Iván vivía al costado de la ruta con su madre Celia. Su padre había fallecido o escapado, que para él era lo mismo —Celia solía usar uno u otro término y a él no le quedaba del todo claro—. Celia trabajaba en la despensa del paraje, a dos kilómetros de su casa. Solía ir y venir en la moto 110 que todavía aguantaba con las ruedas emparchadas.
Cuando Iván se aburría y no sabia qué hacer, se dedicaba a tirarles piedras a los autos, camiones y colectivos que pasaban por la ruta. Se había fabricado una gomera con las duras ramas de un roble y gomas de suero.
Una tarde, después de alimentar a las cabras y las gallinas, se escondió en la copa de un árbol y desde ahí vio pasar un antiguo auto celeste que jamás había visto en el paraje ni en ninguno de los cuatro pueblos cercanos que conocía.
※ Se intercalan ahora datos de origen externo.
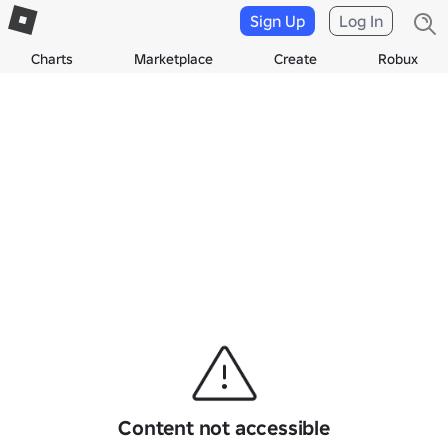
Sign Up
Log In
Charts
Marketplace
Create
Robux
Content not accessible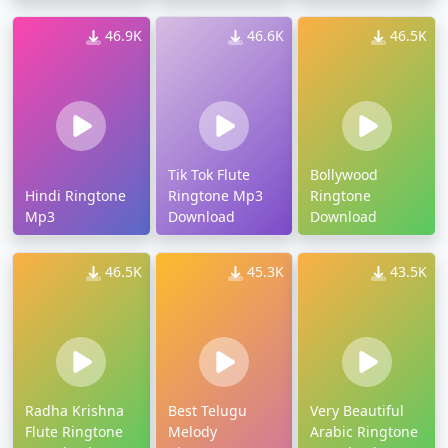
46.9K
46.6K
46.5K
Tik Tok Flute
Bollywood
Hindi Ringtone
Ringtone Mp3
Ringtone
Mp3
Download
Download
46.5K
45.3K
43.5K
Radha Krishna
Best Telugu
Very Beautiful
Flute Ringtone
Melody
Arabic Ringtone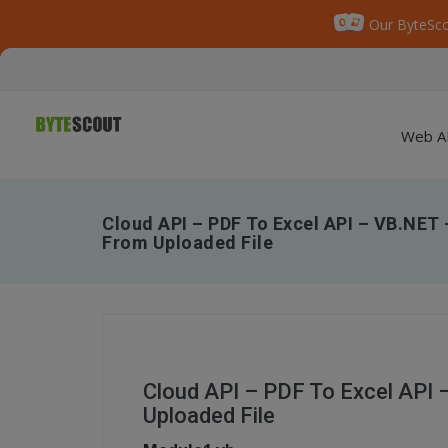
Our ByteSco
Web A
Cloud API – PDF To Excel API – VB.NET
From Uploaded File
Cloud API – PDF To Excel API
Uploaded File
Venía rápido. Él le calculó con un ojo cerrado, estiró la goma y soltó.
El auto perdió el control, mordió las piedras al costado de la banquina, empezó a dar vueltas y, finalmente, volcó. Iván se escapó y se escondió en su casa. Escuchó que un hombre golpeaba la puerta, pero él no contestó.
Una hora más tarde, la voz angustiada de una vecina lo llamaba. Al reconocerla, Iván salió. Ella le dijo que Celia iba en el auto celeste, que había tenido un accidente y ahora estaba muerta.
El hombre que antes había golpeado la puerta, se acercó cuando vio a Iván hablando con la vecina, mientras esperaba el auxilio. Se presentó como Héctor y dijo ser novio de su madre. Apenas tenía un corte en la cabeza. Celia había salido despedida del auto y su sangre se calentaba en el asfalto. La morguera ya había pasado a buscar el cuerpo.
—Yo me voy a hacer cargo de vos, chiquito. Te voy a dar todo lo que necesites —le anunció Héctor con una sonrisa.
A los vecinos les pareció bien; incluso alguno señaló que tenía todos los dientes originales. Dejaron que se llevara a Iván consigo porque, a lo mejor, eso habría deseado Celia. Ellos se ofrecieron a cuidar los animales y la casa durante el tiempo que fuera necesario.
Tres días después, Héctor buscó a Iván en el mismo auto celeste, que ya tenía el parabrisas que su piedra y luego su madre habían atravesado. Apenas hablaron durante las cuatro horas de viaje.
—Llegamos —anunció Héctor cuando estacionó en la puerta de una casa blanca enorme y lujosa.
Entraron. Iván miraba todo boquiabierto. No hablaba. Héctor, luego de una recorrida, lo condujo al living.
—¿Querés papas fritas? —preguntó Héctor, y le mostró un paquete de una marca cara, que Celia nunca le compraba.
Iván asintió con una sonrisa. La primera.
—Bueno, a ver, bailá como un mono, entonces. Sacate la remera —ordenó Héctor.
Iván se quedó quieto y su sonrisa se borró.
—Pendejito, ahora vas a hacer lo que yo quiera. ¿Querés papitas? Bailá como un mono, dale —repitió—. ¡Dale, carajo! —gritó. Iván se asustó y empezó a bailar mal.
Entonces, sí, Héctor empezó a tirarle papas fritas, de a una, como si jugara al tiro al blanco.